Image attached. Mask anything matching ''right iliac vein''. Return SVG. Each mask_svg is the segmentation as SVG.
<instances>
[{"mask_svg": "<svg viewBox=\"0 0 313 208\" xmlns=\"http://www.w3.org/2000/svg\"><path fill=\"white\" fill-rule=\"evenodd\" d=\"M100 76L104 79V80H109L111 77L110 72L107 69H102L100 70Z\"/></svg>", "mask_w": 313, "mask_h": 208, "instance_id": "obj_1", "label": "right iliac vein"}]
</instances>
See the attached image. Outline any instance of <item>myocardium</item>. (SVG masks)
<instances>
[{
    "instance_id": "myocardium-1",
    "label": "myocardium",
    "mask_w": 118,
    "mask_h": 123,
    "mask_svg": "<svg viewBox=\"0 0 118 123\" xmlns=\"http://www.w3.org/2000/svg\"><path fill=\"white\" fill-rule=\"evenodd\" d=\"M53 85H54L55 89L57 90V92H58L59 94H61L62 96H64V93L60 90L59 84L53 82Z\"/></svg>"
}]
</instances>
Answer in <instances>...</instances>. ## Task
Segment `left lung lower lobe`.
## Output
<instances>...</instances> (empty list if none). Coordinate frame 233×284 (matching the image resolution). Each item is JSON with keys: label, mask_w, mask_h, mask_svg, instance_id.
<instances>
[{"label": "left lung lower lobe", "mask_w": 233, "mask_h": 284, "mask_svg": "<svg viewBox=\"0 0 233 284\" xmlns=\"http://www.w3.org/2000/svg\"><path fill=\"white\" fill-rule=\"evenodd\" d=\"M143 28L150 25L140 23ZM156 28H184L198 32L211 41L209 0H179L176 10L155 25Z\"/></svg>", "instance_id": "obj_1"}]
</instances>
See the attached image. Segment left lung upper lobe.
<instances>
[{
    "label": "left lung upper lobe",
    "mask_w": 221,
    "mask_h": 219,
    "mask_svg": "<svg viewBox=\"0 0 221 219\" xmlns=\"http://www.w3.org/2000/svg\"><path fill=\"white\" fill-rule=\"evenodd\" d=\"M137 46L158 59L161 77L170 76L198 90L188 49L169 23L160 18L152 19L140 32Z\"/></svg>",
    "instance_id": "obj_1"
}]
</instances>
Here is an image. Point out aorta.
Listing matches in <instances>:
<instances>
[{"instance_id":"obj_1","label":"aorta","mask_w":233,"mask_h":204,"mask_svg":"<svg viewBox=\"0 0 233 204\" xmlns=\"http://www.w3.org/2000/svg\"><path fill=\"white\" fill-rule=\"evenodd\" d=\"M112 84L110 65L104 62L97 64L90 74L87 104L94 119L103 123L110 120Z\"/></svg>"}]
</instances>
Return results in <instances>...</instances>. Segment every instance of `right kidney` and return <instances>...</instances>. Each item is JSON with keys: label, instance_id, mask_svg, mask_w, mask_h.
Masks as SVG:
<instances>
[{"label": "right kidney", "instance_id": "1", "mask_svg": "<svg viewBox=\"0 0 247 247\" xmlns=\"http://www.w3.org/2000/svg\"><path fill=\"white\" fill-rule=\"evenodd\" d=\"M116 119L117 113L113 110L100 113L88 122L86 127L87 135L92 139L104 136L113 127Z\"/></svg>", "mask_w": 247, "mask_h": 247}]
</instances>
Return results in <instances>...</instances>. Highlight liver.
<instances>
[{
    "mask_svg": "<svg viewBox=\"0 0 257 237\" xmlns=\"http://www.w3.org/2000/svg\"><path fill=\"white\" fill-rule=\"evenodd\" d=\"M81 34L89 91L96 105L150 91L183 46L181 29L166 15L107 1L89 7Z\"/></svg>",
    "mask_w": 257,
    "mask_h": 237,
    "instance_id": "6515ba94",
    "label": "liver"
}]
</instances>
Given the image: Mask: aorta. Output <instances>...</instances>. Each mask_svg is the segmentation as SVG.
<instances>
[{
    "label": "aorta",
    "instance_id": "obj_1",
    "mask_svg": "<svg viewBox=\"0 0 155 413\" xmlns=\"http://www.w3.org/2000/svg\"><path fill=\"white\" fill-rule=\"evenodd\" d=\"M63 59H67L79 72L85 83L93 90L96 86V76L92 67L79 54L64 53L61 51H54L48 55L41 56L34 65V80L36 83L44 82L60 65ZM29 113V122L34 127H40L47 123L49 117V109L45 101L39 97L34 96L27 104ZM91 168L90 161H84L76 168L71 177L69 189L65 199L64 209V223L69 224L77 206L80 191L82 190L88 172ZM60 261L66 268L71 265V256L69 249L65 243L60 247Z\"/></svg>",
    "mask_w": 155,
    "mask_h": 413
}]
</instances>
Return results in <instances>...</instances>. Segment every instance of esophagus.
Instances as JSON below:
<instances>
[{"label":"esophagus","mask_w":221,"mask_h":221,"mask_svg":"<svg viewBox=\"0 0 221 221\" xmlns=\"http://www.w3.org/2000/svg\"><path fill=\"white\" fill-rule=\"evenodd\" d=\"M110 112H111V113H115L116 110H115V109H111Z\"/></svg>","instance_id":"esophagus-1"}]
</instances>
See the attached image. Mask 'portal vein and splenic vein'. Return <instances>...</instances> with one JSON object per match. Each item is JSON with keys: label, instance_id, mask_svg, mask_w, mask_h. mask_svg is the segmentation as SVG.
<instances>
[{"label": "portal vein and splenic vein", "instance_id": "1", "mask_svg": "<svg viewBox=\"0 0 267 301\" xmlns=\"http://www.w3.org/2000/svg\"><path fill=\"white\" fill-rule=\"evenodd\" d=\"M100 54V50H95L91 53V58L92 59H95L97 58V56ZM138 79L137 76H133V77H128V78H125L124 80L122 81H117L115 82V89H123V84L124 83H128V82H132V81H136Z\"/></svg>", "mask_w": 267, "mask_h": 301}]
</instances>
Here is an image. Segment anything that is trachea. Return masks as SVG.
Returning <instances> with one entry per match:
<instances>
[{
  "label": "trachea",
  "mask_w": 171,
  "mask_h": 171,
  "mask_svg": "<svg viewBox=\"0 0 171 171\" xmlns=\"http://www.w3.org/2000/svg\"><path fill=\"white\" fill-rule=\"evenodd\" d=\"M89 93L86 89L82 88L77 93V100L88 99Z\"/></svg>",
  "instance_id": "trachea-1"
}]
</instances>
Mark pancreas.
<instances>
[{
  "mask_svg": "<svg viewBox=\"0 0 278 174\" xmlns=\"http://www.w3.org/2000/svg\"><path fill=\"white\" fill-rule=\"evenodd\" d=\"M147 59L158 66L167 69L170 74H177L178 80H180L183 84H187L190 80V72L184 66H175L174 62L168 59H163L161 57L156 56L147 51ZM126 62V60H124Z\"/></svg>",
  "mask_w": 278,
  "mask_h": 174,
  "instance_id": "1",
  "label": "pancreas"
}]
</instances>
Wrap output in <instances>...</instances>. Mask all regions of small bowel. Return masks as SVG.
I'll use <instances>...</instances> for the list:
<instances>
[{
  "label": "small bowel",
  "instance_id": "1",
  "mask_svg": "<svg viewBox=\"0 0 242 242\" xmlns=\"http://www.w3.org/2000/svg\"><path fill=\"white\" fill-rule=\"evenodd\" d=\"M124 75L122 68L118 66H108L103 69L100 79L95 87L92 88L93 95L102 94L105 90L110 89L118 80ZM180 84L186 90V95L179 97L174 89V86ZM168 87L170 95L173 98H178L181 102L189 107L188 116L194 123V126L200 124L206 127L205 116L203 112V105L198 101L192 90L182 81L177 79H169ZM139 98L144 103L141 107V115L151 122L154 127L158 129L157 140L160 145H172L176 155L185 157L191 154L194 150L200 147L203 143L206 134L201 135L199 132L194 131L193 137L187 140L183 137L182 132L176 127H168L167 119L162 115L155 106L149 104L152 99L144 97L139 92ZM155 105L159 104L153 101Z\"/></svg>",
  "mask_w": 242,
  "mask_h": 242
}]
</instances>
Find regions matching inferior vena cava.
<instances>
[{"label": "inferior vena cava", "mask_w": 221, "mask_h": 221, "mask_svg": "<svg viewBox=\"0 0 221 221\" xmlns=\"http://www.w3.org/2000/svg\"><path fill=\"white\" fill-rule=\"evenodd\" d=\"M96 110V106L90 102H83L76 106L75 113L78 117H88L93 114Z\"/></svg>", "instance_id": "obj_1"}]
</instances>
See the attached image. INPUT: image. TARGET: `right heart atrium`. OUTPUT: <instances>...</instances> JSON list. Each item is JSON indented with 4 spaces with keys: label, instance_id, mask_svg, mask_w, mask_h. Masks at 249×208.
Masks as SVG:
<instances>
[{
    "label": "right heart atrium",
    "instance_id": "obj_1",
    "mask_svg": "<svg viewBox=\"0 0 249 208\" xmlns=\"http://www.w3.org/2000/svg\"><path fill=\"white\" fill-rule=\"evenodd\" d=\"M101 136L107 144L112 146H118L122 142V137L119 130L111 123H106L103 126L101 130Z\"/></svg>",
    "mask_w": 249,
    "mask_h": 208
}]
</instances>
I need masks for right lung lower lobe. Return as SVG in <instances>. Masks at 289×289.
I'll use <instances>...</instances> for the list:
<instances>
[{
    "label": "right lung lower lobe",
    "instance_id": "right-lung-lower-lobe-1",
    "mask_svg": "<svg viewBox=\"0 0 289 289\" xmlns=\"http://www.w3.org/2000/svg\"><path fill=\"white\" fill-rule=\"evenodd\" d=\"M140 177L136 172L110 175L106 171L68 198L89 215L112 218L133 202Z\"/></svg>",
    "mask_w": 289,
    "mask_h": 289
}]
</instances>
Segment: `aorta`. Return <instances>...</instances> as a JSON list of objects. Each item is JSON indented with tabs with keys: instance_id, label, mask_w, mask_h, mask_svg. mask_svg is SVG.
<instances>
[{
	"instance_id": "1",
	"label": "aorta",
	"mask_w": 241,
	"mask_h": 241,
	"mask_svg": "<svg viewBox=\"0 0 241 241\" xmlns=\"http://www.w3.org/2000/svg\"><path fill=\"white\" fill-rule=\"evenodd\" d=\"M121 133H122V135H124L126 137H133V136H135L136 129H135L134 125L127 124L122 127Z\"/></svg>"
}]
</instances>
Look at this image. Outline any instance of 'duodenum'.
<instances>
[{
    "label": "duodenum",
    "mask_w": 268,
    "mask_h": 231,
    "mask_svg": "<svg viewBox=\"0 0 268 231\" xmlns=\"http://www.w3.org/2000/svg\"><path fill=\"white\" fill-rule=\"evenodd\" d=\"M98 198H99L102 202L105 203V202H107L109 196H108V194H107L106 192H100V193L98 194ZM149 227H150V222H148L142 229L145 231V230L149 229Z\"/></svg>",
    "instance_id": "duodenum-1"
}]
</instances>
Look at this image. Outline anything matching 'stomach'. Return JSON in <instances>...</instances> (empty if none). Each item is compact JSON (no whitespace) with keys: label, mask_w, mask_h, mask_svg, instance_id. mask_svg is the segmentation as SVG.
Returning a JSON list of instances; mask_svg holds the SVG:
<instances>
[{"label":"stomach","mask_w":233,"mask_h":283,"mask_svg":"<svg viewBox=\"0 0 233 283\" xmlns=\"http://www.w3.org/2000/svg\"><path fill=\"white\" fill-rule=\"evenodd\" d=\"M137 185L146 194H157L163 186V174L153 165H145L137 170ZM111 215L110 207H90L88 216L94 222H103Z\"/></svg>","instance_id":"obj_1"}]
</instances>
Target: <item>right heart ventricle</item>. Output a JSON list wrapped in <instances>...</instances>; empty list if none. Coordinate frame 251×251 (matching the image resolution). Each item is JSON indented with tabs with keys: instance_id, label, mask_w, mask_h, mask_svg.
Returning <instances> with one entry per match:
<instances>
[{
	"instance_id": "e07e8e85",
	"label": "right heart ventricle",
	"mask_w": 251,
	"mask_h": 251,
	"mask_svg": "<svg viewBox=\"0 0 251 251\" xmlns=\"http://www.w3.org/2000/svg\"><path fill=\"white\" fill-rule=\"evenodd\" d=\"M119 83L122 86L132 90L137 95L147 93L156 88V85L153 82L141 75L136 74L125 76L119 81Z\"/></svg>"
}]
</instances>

____________

Write the lines out again exactly, from the one containing "Target: <item>right heart" through the last line of the records, and include no other lines.

Target: <item>right heart ventricle</item>. Output a JSON list wrapped in <instances>...</instances>; empty list if none. Coordinate frame 251×251 (matching the image resolution). Each item is JSON indented with tabs with keys: instance_id, label, mask_w, mask_h, mask_svg.
Returning <instances> with one entry per match:
<instances>
[{
	"instance_id": "e07e8e85",
	"label": "right heart ventricle",
	"mask_w": 251,
	"mask_h": 251,
	"mask_svg": "<svg viewBox=\"0 0 251 251\" xmlns=\"http://www.w3.org/2000/svg\"><path fill=\"white\" fill-rule=\"evenodd\" d=\"M119 83L122 86L132 90L137 95L147 93L156 88V85L153 82L141 75L136 74L125 76L119 81Z\"/></svg>"
}]
</instances>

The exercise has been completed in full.